SINGAPORE – A Singaporean doctor, who transferred US$11.55 million (S$15.23 million) to a bank account in Romania over two months to fund his online trading activities, sued various parties to get the money back after the account was frozen by local authorities for suspected money laundering.
In his suit filed in the Singapore High Court, Dr Christopher Chen Yun Hian accused six defendants of conspiring to defraud him by manipulating his trading activities and misleading him into investing huge sums of money on a bogus trading platform.
But, in a written decision last Thursday (Dec 31), Judicial Commissioner Mavis Chionh found that Dr Chen’s story about a conspiracy to defraud him was “cooked up in a desperate attempt to recoup his losses”.
She was giving detailed reasons for her decision in July last year to grant applications by three of the defendants to set aside the writ that had been served on them.
They contended that the Singapore court has no jurisdiction to hear Dr Chen’s claims against them.
The three are: BHNV Online, the Belize-based company that operated the Opteck trading platform; its founder and sole shareholder Ben Yitzhak Zur, an Israeli citizen; and Israeli businessman Gilad Tisona, the owner of a Belizean company that bought some of BHNV’s assets in 2015.
The judge agreed that Belize, not Singapore, was the proper forum for Dr Chen to pursue his claims. She pointed to the fact that the contract he signed provided for disputes to be adjudicated in the Central American country.
She rejected Dr Chen’s contention that his claims in the Belizean courts may be time-barred due to limitation periods set by law.
“He wilfully chose not to litigate in the contractually agreed forum… and instead gambled on the chance that the Singapore courts would overlook his forum-shopping and allow him to litigate here.
“That gamble has not paid off, and the plaintiff has only himself to blame if he ultimately winds up unable to pursue his claims,” said the judge.
Forum-shopping is a term that refers to litigants trying to have their case heard in the court that they believe would be most favourable to them.
Dr Chen, an obstetrician and gynaecologist, has appealed against the decision.
In his suit, he alleged that in August 2013, he clicked on an online advertisement and was directed to the Opteck website, which contained information on binary options trading.
Tempted by the prospect of high investment returns, he submitted an online application, e-signed the contract that was e-mailed to him and deposited US$5,000.
Dr Chen said he was contacted by a BHNV employee named Dean Taylor who acted as his “investment mentor” and educated him on binary options trading.
Dr Chen suffered losses of US$37,000 in September 2013.
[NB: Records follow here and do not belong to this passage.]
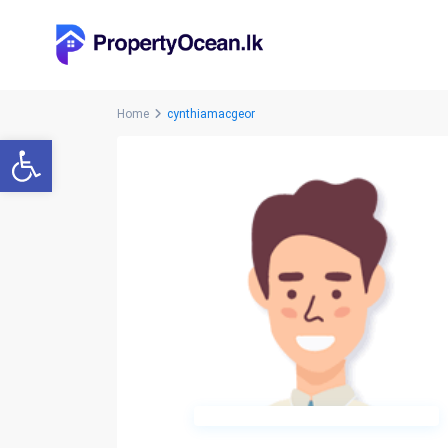
Home
cynthiamacgeor
Open toolbar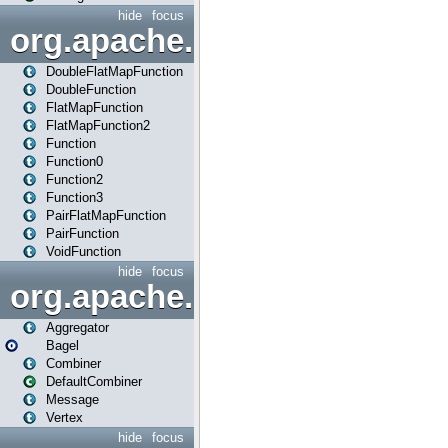
hide
focus
org.apache.spark.api.java.f
DoubleFlatMapFunction
DoubleFunction
FlatMapFunction
FlatMapFunction2
Function
Function0
Function2
Function3
PairFlatMapFunction
PairFunction
VoidFunction
hide
focus
org.apache.spark.bagel
Aggregator
Bagel
Combiner
DefaultCombiner
Message
Vertex
hide
focus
Between Oct 10 and Dec 5, 2013, Dr Chen transferred five sums totalling US$11.55 million to BHNV’s bank account in Romania. He claimed he was convinced that Mr Taylor’s expertise could help him turn a profit.
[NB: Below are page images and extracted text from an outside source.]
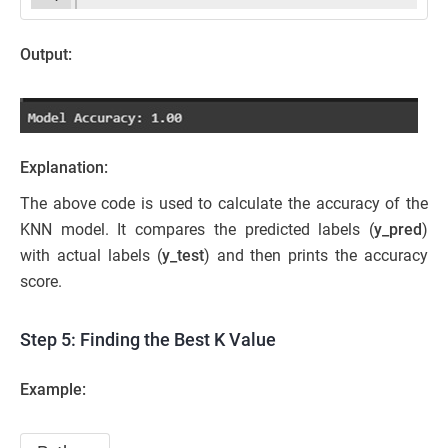
Output:
Explanation:
The above code is used to calculate the accuracy of the
KNN model. It compares the predicted labels (
y_pred
)
with actual labels (
y_test
) and then prints the accuracy
score.
Step 5: Finding the Best K Value
Example:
The bank, after checking the source for the last two transfers totalling US$5.5 million, was not satisfied with the explanation and reported the transactions to the authorities.
After the money was frozen, Dr Chen filed multiple reports, to the Singapore police and the Romanian authorities, alleging that he was a victim of fraud.
In January 2017, Dr Chen sued BHNV, Mr Zur, Mr Taylor and two other employees. The three employees have yet to be served with the writ.
In April 2018, he added Mr Tisona as a defendant, which the judge found was an attempt by Dr Chen to “cast his net as widely as possible”.
The judge found that the evidence did not bear out Dr Chen’s allegations of fraud.
She noted that integral to the alleged conspiracy was Mr Taylor gaining his trust. Yet, Dr Chen suffered losses of more than US$12 million between September and December 2013.
“Any crook intent on defrauding him would surely have attempted to conceal these hefty losses from him,” she said.
She added that US$1.23 million left in his trading account was returned to him – conduct that was “atypical of conniving fraudsters”.